> **EXERCISE**:
Copy every line from the records below that holds the word "Interface".

Data extracted from a collection:
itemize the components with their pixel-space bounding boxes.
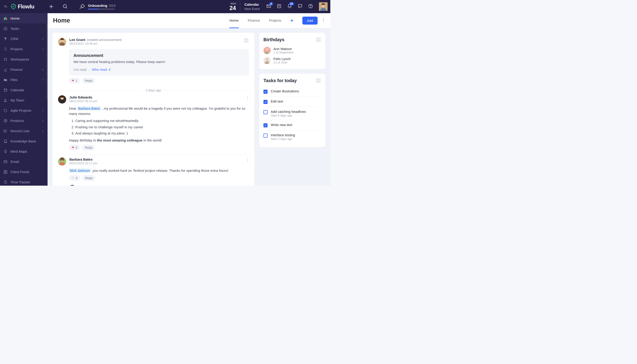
feed-post: Julie Edwards 08/21/2022 05:10 pm Dear B… (58, 95, 249, 154)
add-button[interactable]: Add (302, 16, 318, 24)
svg-point-27 (4, 130, 4, 130)
author-name[interactable]: Barbara Bates (70, 158, 92, 161)
calendar-widget[interactable]: Calendar New Event (244, 2, 260, 11)
funnel-icon (3, 37, 8, 41)
cal-icon (3, 88, 8, 92)
main-area: Home Home Finance Projects + Add (48, 13, 330, 186)
post-body: Dear Barbara Bates , my professional lif… (69, 106, 249, 143)
drag-handle-icon[interactable] (316, 37, 321, 42)
reply-thread: Nick Jackson 08/21/2022 02:26 pm (69, 185, 249, 186)
sidebar-item-tasks[interactable]: Tasks (0, 24, 48, 34)
avatar[interactable] (69, 185, 76, 186)
announcement-box: Announcement We have central heating pro… (69, 49, 249, 76)
checkbox[interactable] (264, 123, 268, 128)
author-name[interactable]: Julie Edwards (70, 95, 92, 99)
svg-point-48 (247, 160, 248, 160)
bell-icon[interactable]: 22 (287, 4, 292, 10)
home-icon (3, 16, 8, 21)
sidebar-item-files[interactable]: Files (0, 74, 48, 85)
help-icon[interactable] (308, 4, 313, 10)
page-menu-icon[interactable] (322, 17, 325, 24)
ive-read-label[interactable]: I've read (74, 68, 86, 72)
calendar-subtitle: New Event (244, 7, 260, 11)
svg-point-38 (323, 20, 324, 21)
search-icon[interactable] (62, 4, 68, 9)
like-button[interactable]: ♡4 (69, 175, 80, 181)
date-widget[interactable]: Wed 24 (229, 2, 236, 11)
birthday-row[interactable]: Felix Lynch21 of June (264, 56, 321, 66)
note-icon[interactable] (277, 4, 282, 10)
task-label: Interface testing (271, 133, 295, 137)
sidebar-item-products[interactable]: Products (0, 116, 48, 126)
sidebar-item-record-lists[interactable]: Record Lists (0, 126, 48, 136)
sidebar-item-client-portal[interactable]: Client Portal (0, 167, 48, 177)
svg-point-16 (4, 60, 5, 61)
task-row[interactable]: Edit text (264, 96, 321, 107)
avatar[interactable] (58, 38, 66, 46)
user-avatar[interactable] (319, 2, 328, 11)
sidebar-item-finance[interactable]: Finance (0, 64, 48, 74)
sidebar-item-email[interactable]: Email (0, 156, 48, 167)
chevron-right-icon (41, 109, 44, 112)
tab-projects[interactable]: Projects (269, 13, 281, 28)
task-row[interactable]: Create illustrations (264, 86, 321, 96)
reply-button[interactable]: Reply (82, 175, 95, 181)
announcement-title: Announcement (74, 53, 244, 58)
sidebar-item-mind-maps[interactable]: Mind Maps (0, 146, 48, 156)
logo[interactable]: Flowlu (10, 4, 34, 10)
checkbox[interactable] (264, 90, 268, 94)
page-title: Home (53, 17, 70, 24)
who-read-link[interactable]: Who read: 4 (92, 68, 110, 72)
avatar[interactable] (58, 95, 66, 104)
svg-point-15 (6, 58, 7, 59)
svg-point-17 (6, 60, 7, 61)
date-dow: Wed (229, 2, 236, 5)
add-icon[interactable] (48, 4, 54, 9)
onboarding-widget[interactable]: Onboarding 5/13 (79, 4, 115, 10)
birthday-row[interactable]: Ann Watson1 of September (264, 46, 321, 56)
sidebar-item-crm[interactable]: CRM (0, 34, 48, 44)
person-name: Felix Lynch (274, 57, 290, 61)
mention-link[interactable]: Barbara Bates (77, 106, 101, 110)
drag-handle-icon[interactable] (244, 38, 249, 43)
tab-finance[interactable]: Finance (248, 13, 260, 28)
sidebar-item-knowledge-base[interactable]: Knowledge Base (0, 136, 48, 146)
sidebar-item-time-tracker[interactable]: Time Tracker (0, 177, 48, 186)
sidebar-item-workspaces[interactable]: Workspaces (0, 54, 48, 64)
sidebar-item-projects[interactable]: Projects (0, 44, 48, 54)
svg-point-11 (310, 7, 311, 7)
mention-link[interactable]: Nick Jackson (69, 168, 91, 173)
post-time: 08/23/2022 10:39 am (70, 42, 240, 45)
task-row[interactable]: Write new text (264, 120, 321, 130)
sidebar-item-my-team[interactable]: My Team (0, 95, 48, 105)
avatar[interactable] (58, 158, 66, 166)
reply-button[interactable]: Reply (82, 145, 95, 150)
sidebar-item-calendar[interactable]: Calendar (0, 85, 48, 95)
drag-handle-icon[interactable] (316, 78, 321, 83)
svg-point-39 (323, 22, 324, 22)
checkbox[interactable] (264, 134, 268, 138)
task-row[interactable]: Add catching headlinesStart 6 days ago (264, 107, 321, 120)
checkbox[interactable] (264, 100, 268, 104)
post-menu-icon[interactable] (246, 158, 249, 166)
mail-icon[interactable]: 6 (266, 4, 271, 10)
checkbox[interactable] (264, 110, 268, 114)
like-button[interactable]: ❤4 (69, 145, 80, 150)
author-name[interactable]: Lee Grant (70, 38, 85, 42)
tab-home[interactable]: Home (230, 13, 239, 28)
sidebar-item-agile-projects[interactable]: Agile Projects (0, 105, 48, 116)
sidebar-item-home[interactable]: Home (0, 13, 48, 24)
chat-icon[interactable] (298, 4, 302, 10)
task-row[interactable]: Interface testingStart 3 days ago (264, 130, 321, 143)
author-name[interactable]: Nick Jackson (78, 185, 100, 186)
reply-button[interactable]: Reply (82, 78, 95, 84)
post-menu-icon[interactable] (246, 95, 249, 104)
chevron-right-icon (41, 68, 44, 71)
svg-point-23 (6, 99, 6, 100)
chevron-right-icon (41, 130, 44, 133)
menu-toggle-icon[interactable] (2, 3, 9, 10)
box-icon (3, 118, 8, 123)
tab-add-icon[interactable]: + (290, 13, 293, 28)
like-button[interactable]: ❤1 (69, 78, 80, 84)
feed-card: Lee Grant created announcement 08/23/202… (52, 33, 254, 186)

> **TASK SOLUTION**:
task-label: Interface testing (271, 133, 295, 137)
task-row[interactable]: Interface testingStart 3 days ago (264, 130, 321, 143)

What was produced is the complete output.